The production process would take place in a controlled and sterile environment, eliminating the risk of contamination from pollution and heavy metals, which Vegconomist says remains a top safety concern for oyster consumption.
How cellular agriculture works
Cell cultivation involves taking cells from a living animal and growing them in bioreactors at high densities and volumes, according to the US-based Good Food Institute, which promotes alternative proteins.
Similar to what happens inside an animal’s body, the cells are fed an oxygen-rich cell culture medium made up of basic nutrients such as amino acids, glucose, vitamins, and inorganic salts, and supplemented with proteins and other growth factors.
Changes in the medium composition, often in tandem with cues from a scaffolding structure, trigger immature cells to differentiate into the skeletal muscle, fat, and connective tissues that make up meat. The differentiated cells are then harvested, prepared, and packaged into final products.
Reducing the cost of the media used to feed the cells, developing better scaffolding for different types of cultivated meats, and government approval for sale will be key to cultivated meat’s success or failure. Singapore became the first country to approve the sale of cultivated meat in 2020.
Pearlita says the company chose Raleigh, North Carolina as its home because of the city’s close proximity to the Triangle Research Park, a hub for biotechnology and life science research. North Carolina also has a long-established seafood industry and seafood traditions, from which Pearlita hopes to gain critical insights and knowledge.

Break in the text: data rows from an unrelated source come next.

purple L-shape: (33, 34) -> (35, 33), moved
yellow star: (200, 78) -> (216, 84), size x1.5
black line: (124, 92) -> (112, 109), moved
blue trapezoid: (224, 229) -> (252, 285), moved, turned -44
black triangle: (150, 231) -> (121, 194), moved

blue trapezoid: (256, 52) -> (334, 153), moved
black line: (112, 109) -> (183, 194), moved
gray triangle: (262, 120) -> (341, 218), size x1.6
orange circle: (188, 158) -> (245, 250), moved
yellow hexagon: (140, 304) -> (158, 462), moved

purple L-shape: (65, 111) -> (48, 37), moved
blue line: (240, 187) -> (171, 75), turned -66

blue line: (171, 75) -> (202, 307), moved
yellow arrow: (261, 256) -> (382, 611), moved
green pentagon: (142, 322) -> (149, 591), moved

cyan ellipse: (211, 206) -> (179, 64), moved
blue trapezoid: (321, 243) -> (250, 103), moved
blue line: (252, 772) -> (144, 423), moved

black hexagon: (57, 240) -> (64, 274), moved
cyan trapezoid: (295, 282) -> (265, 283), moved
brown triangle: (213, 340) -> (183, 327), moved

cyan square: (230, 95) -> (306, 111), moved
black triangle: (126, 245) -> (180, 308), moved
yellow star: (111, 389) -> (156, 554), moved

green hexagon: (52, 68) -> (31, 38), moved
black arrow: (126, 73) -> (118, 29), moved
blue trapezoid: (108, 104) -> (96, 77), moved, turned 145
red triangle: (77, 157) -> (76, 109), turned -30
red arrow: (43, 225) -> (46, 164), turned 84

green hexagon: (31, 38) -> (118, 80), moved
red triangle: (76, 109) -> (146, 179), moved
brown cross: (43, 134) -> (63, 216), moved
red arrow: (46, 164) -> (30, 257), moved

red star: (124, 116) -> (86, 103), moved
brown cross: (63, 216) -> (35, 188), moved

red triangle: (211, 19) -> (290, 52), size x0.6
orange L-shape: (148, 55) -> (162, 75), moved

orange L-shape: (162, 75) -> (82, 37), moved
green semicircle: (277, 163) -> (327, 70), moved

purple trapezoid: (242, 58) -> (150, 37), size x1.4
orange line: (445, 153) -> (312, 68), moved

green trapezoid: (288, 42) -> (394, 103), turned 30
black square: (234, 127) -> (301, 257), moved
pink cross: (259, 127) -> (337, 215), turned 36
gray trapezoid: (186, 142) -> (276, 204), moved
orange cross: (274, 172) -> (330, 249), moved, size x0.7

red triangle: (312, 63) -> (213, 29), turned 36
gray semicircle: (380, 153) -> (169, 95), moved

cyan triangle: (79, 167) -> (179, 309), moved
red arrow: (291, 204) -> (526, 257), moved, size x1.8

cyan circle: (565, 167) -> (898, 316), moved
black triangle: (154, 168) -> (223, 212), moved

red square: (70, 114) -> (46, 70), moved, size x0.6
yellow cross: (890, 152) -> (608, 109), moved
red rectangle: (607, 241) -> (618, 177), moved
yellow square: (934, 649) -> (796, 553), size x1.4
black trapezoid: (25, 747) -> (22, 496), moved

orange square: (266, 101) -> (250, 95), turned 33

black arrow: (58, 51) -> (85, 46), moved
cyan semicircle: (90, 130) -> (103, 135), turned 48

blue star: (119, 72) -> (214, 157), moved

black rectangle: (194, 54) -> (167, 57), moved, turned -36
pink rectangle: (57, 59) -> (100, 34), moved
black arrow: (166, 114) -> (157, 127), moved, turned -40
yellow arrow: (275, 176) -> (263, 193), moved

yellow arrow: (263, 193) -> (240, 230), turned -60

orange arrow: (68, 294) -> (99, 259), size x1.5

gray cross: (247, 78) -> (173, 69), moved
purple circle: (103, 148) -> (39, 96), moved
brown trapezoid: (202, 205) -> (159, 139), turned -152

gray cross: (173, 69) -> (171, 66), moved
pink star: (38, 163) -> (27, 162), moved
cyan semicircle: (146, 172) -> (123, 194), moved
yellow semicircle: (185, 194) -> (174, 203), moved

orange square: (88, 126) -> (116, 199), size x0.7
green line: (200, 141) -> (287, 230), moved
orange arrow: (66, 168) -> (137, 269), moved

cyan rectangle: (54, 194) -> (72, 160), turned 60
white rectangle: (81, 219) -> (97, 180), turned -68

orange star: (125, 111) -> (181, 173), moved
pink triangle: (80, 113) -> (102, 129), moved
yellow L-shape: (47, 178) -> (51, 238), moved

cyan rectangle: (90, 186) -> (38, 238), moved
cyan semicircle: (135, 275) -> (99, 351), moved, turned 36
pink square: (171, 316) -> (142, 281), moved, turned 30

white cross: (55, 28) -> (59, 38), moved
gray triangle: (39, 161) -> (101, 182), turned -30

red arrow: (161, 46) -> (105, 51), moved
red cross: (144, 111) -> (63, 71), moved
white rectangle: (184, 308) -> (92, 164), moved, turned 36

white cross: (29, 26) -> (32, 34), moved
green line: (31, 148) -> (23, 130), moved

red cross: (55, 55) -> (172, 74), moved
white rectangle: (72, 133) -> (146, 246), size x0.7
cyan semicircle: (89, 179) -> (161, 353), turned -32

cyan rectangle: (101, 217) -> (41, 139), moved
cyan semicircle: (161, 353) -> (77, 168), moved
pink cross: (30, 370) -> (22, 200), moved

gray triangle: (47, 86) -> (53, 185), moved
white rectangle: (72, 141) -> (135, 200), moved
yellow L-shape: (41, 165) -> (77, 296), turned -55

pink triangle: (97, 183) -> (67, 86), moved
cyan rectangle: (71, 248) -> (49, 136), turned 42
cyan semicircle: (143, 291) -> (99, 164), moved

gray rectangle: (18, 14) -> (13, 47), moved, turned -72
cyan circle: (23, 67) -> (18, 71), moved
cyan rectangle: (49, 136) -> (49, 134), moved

“It only makes sense to base Pearlita Foods out of Raleigh. Not only is North Carolina the second largest estuarine system in the country, it is also the fastest-growing biotech and future of food hub. So, we will be close to the ecosystems where oysters thrive and amongst other entrepreneurs – both which we believe will accelerate our growth,” co-founder and chief executive Nikita Michelsen said.
A difficult task
The company says that cultivating tissue from oysters is a difficult task, due to the complexity of oysters’ tissue structures, but is confident of eventual success.
“Although this is a huge challenge, we plan to build a passionate team with the unique culturing expertise in this niche field to produce this novel, sustainable seafood. With support from investors, I have no doubt we will accomplish great things” said co-founder Joey Peters.